Deep learning based on recurrent neural networks for predicting customer churn
By : Flytxt Data Science R&D Team
Deep learning got popular after it was proven commercially for use cases like speech recognition and image processing. It has its own advantages over traditional machine learning models as it can learn better representations by itself from large raw data set with very little dependency on humans. It has been featuring now in the top 10 technology trends predicted by industry observers like Gartner for last few years. Deep learning is increasingly getting adopted across many industries including telecom.
An edge over others
Churn is arguably one of the most pressing challenge for enterprises like Telcos. An accurate churn prediction model becomes extremely useful as marketers can proactively reach out to potential churners with targeted promotions or other actions to minimise the churn. Data scientists are constantly looking out for techniques to improve accuracy of churn models and deep learning is certainly one of them being explored.
Unlike traditional machine learning methods, deep learning techniques generally scale well with increasing data sizes and can uncover hidden insights, detect patterns, detect underlying risks, and alert the organisation about the changes in customer behaviour with better accuracy. This makes it quite ideal to solve a complex problem like causal churn analysis.
How is it done?
Deep learning methods are representation-learning methods that allows a machine to be fed with raw data as to automatically discover the representations, thereby eliminating the need for feature engineering which occupies almost 90% of effort in industrial machine learning. Deep Learning has turned out to be very good at discovering intricate structures in high-dimensional data and is therefore applicable to many domains such as in dimensionality reduction, supervised learning, recommender systems, natural language processing, etc.
Deep learning with Recurrent Neural Networks (RNN)
Flytxt Data Science team has attempted to predict churn with deep learning models which use RNN – a class of neural networks with loops in them, allowing information to persist. In the analysis, Long Short Term Memory (LSTM) networks, which is a kind of RNN that are capable of learning long-term dependencies, was used. Figure 1 shows the basic architecture in a LSTM network.
The dataset used in the study consists of information with respect to usage, recharge, age on network etc. from 0.33 million users from a popular Asian telecom service provider. Region Operating Characteristic (ROC) curves give us the ability to assess the performance of the classifier over its entire operating range.
Traditional algorithms such as the artificial neural networks, allow signals to travel one way only which is from input to output. There are no feedback (loops). In other words, the output of any layer does not affect the same layer and any previous layers.

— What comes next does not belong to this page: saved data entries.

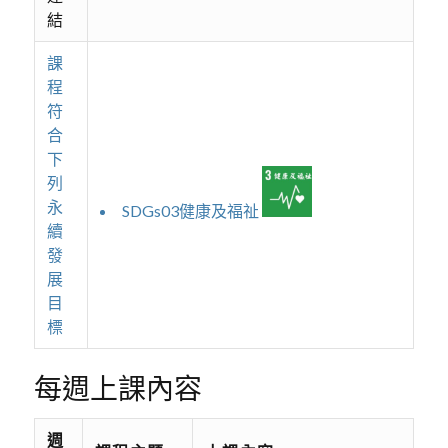
結
課
程
符
合
下
列
永
SDGs03健康及福祉
續
發
展
目
標
每週上課內容
週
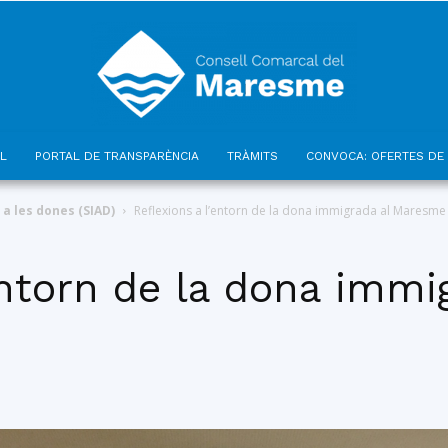
L
PORTAL DE TRANSPARÈNCIA
TRÀMITS
CONVOCA: OFERTES DE 
Consell
 a les dones (SIAD)
Reflexions a l’entorn de la dona immigrada al Maresme
entorn de la dona immi
Comarcal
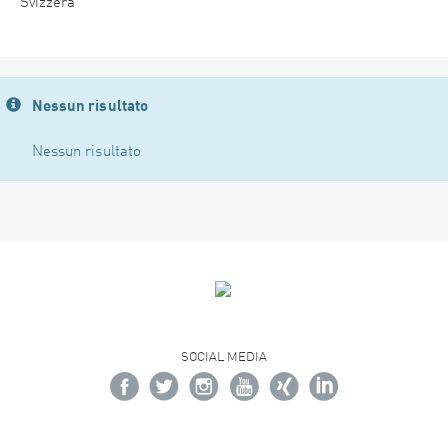
Svizzera
Nessun risultato
Nessun risultato
SOCIAL MEDIA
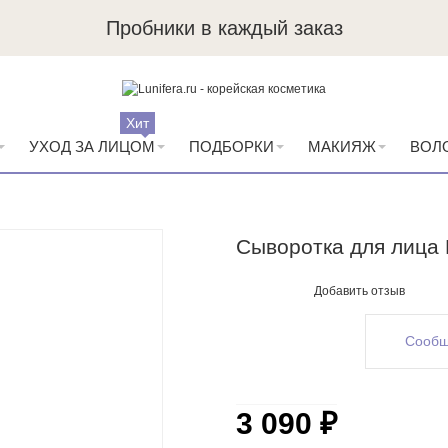
Пробники в каждый заказ
Хит
УХОД ЗА ЛИЦОМ
ПОДБОРКИ
МАКИЯЖ
ВОЛ
Сыворотка для лица 
Добавить отзыв
Сообщ
3 090 ₽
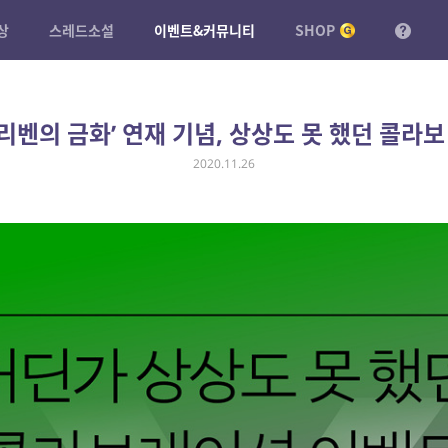
상
스레드소설
이벤트&커뮤니티
SHOP
리벤의 금화’ 연재 기념, 상상도 못 했던 콜라보
2020.11.26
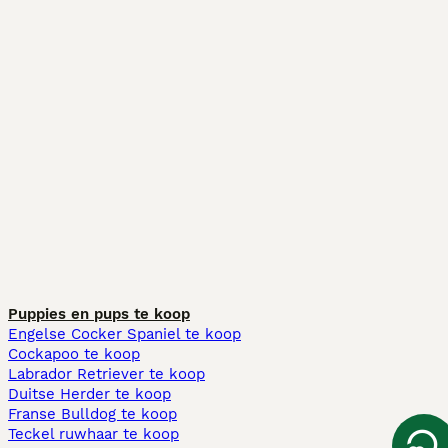
Puppies en pups te koop
Engelse Cocker Spaniel te koop
Cockapoo te koop
Labrador Retriever te koop
Duitse Herder te koop
Franse Bulldog te koop
Teckel ruwhaar te koop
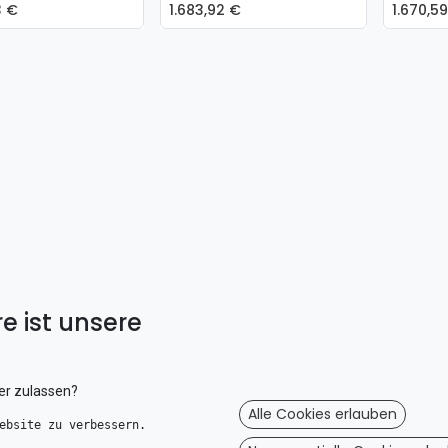
3
€
1.683,92
€
1.670,5
e ist unsere
er zulassen?
Alle Cookies erlauben
ebsite zu verbessern. 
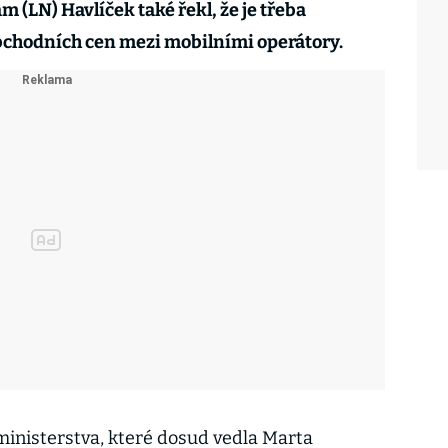
(LN) Havlíček také řekl, že je třeba
obchodních cen mezi mobilními operátory.
 ministerstva, které dosud vedla Marta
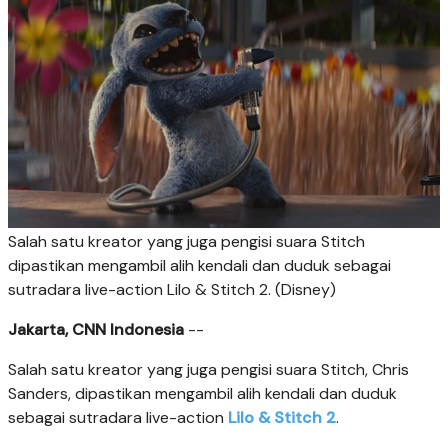
Salah satu kreator yang juga pengisi suara Stitch
dipastikan mengambil alih kendali dan duduk sebagai
sutradara live-action Lilo & Stitch 2. (Disney)
Jakarta, CNN Indonesia
--
Salah satu kreator yang juga pengisi suara Stitch, Chris
Sanders, dipastikan mengambil alih kendali dan duduk
sebagai sutradara live-action
Lilo & Stitch 2
.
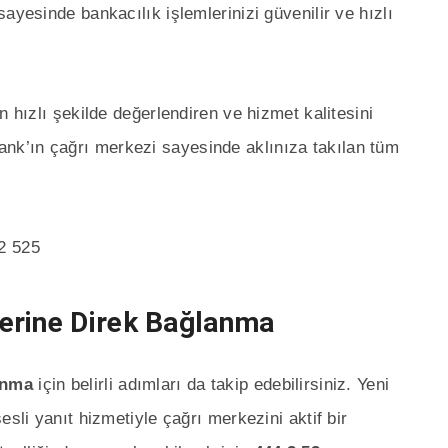
ayesinde bankacılık işlemlerinizi güvenilir ve hızlı
n hızlı şekilde değerlendiren ve hizmet kalitesini
k’ın çağrı merkezi sayesinde aklınıza takılan tüm
2 525
erine Direk Bağlanma
anma
için belirli adımları da takip edebilirsiniz. Yeni
esli yanıt hizmetiyle çağrı merkezini aktif bir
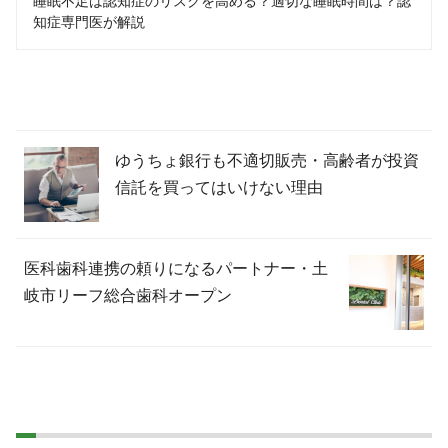
睡眠不足は認知症のリスクを高める？適切な睡眠時間は？認
知症専門医が解説
ゆうちょ銀行も不適切販売・高齢者が投資
信託を買ってはいけない理由
医科歯科連携の頼りになるパートナー・土
岐市リーフ総合歯科オープン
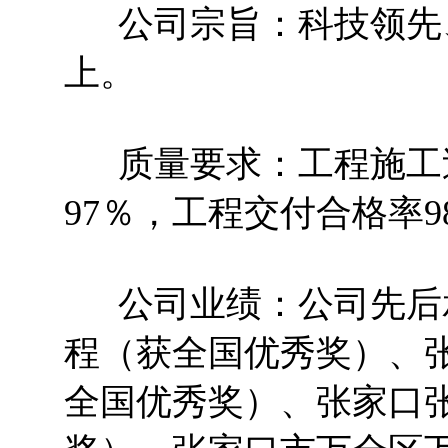
公司宗旨：科技领先、
上。
质量要求：工程施工过
97％，工程交付合格率9
公司业绩：公司先后承
程（获全国优秀奖）、
全国优秀奖）、张家口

In RNN, however, signals can travel in both directions by introducing loops in the network. Computations derived from earlier input are fed back into the network, which gives them a kind of memory. Feedback networks are dynamic; their ‘state’ is changing continuously until they reach an equilibrium point. They remain at the equilibrium point until the input changes and a new equilibrium needs to be found. The advantage of such a topology is that it can learn functions that depends on inputs happenings much before due to its ability to store information from arbitrarily long time ago.
Figure 2 as shown below depicts the Area Under the ROC Curve (AUC) which is a widely used plot to visualise classifier performance. AUC for a classifier with does random guessing is 0.5 and the curve follows the diagonal. The AUC for the perfect classifier is 1.0. An AUC of 0.9 or more indicate excellent performance. We observe a high performance from the model. A high AUC of 92.51 % is obtained indicating the usefulness of the model.
Accuracy translates to savings
The study indicates that use of deep learning techniques like RNN can certainly improve accuracy of churn prediction model as well as save huge effort in tasks like feature engineering associated with traditional machine learning techniques.
The fact that deep learning is now proven for churn prediction can open up more possibilities. It can be useful across other possible use cases again featuring larger data set like fraud detection or upsell/cross-sell recommendation too.